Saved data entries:
● ● ●
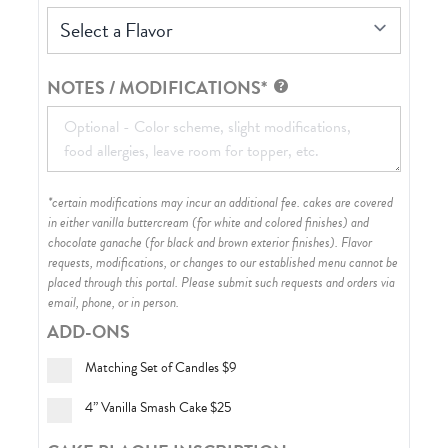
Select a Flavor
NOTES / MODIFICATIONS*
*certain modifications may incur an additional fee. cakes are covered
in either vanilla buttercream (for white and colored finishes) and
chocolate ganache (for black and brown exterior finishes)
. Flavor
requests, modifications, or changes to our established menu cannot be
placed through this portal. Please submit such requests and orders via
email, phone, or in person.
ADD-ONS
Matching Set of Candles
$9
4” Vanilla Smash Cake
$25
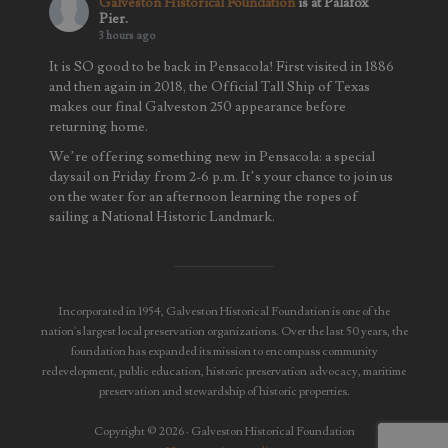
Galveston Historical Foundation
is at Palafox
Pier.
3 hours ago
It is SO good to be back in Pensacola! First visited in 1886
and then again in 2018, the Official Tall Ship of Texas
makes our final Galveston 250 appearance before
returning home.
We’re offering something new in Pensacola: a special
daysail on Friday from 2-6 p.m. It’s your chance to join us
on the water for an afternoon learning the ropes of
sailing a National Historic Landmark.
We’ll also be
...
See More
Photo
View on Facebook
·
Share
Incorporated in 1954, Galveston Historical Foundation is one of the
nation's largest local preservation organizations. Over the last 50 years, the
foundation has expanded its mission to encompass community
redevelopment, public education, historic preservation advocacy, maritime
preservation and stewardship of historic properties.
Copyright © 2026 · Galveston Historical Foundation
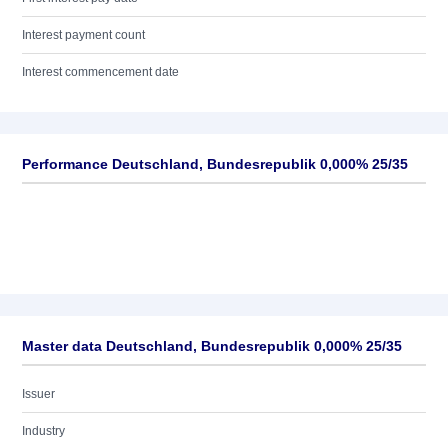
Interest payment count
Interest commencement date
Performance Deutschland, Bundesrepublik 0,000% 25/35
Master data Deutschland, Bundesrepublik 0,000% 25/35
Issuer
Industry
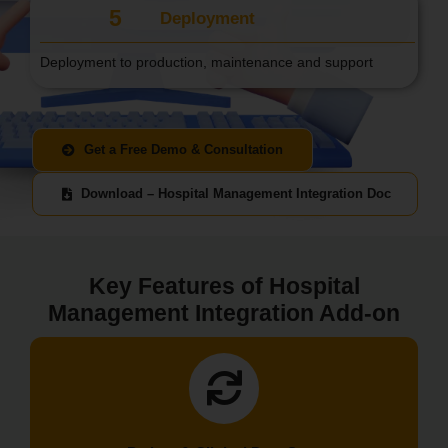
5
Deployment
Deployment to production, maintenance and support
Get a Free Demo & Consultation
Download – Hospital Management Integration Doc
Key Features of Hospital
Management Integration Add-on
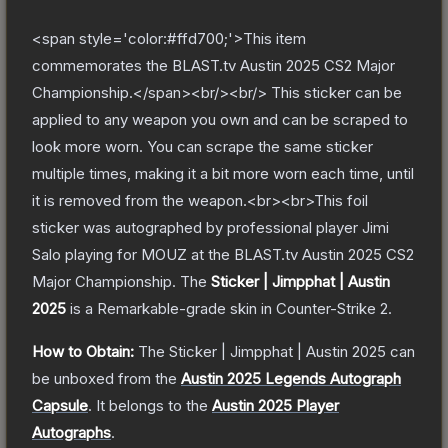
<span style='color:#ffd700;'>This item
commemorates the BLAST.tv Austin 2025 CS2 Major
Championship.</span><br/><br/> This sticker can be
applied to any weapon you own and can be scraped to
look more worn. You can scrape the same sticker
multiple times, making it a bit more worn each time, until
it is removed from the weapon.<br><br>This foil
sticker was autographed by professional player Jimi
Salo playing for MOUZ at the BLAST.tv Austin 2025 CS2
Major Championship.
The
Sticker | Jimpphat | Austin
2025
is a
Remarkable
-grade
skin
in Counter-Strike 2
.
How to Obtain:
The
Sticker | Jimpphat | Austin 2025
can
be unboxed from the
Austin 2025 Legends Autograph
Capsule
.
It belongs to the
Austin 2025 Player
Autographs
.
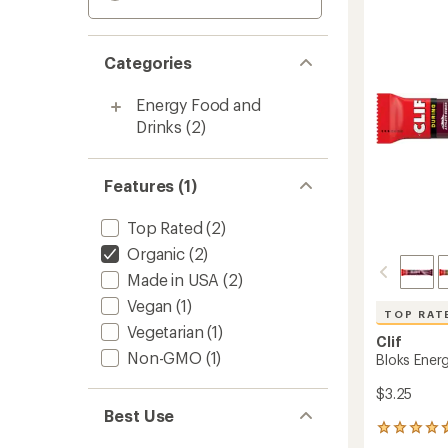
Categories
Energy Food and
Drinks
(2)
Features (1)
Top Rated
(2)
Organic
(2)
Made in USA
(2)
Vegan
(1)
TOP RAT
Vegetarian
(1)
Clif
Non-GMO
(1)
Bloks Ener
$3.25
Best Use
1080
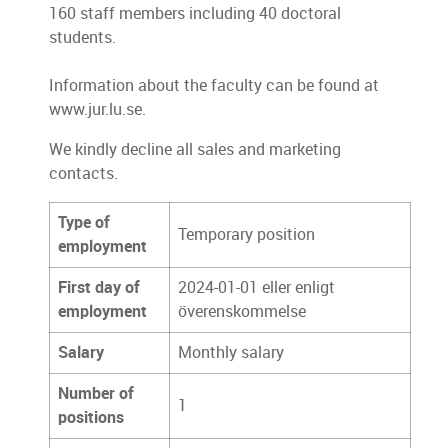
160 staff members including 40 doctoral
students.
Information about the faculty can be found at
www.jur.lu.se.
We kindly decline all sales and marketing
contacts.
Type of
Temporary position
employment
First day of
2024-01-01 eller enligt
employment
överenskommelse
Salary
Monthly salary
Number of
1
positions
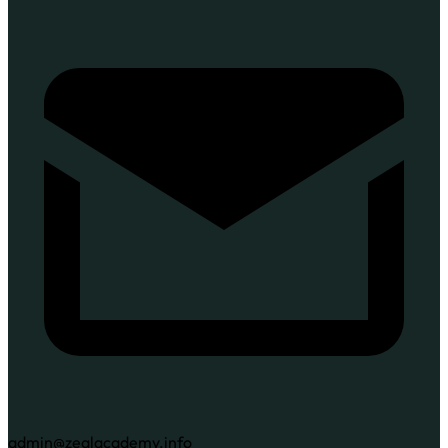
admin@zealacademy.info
● ● ●
● WORK ITEM
From the data above, return only the lines starting at the line that holds "Incorporated in 1954, Galveston" and ending at the line that holds "Download – Hospital", word for word and without pictures.

● SOLUTION TO THIS EXERCISE
Incorporated in 1954, Galveston Historical Foundation is one of the
nation's largest local preservation organizations. Over the last 50 years, the
foundation has expanded its mission to encompass community
redevelopment, public education, historic preservation advocacy, maritime
preservation and stewardship of historic properties.
Copyright © 2026 · Galveston Historical Foundation
Interest payment count
Interest commencement date
Performance Deutschland, Bundesrepublik 0,000% 25/35
Master data Deutschland, Bundesrepublik 0,000% 25/35
Issuer
Industry
5
Deployment
Deployment to production, maintenance and support
Get a Free Demo & Consultation
Download – Hospital Management Integration Doc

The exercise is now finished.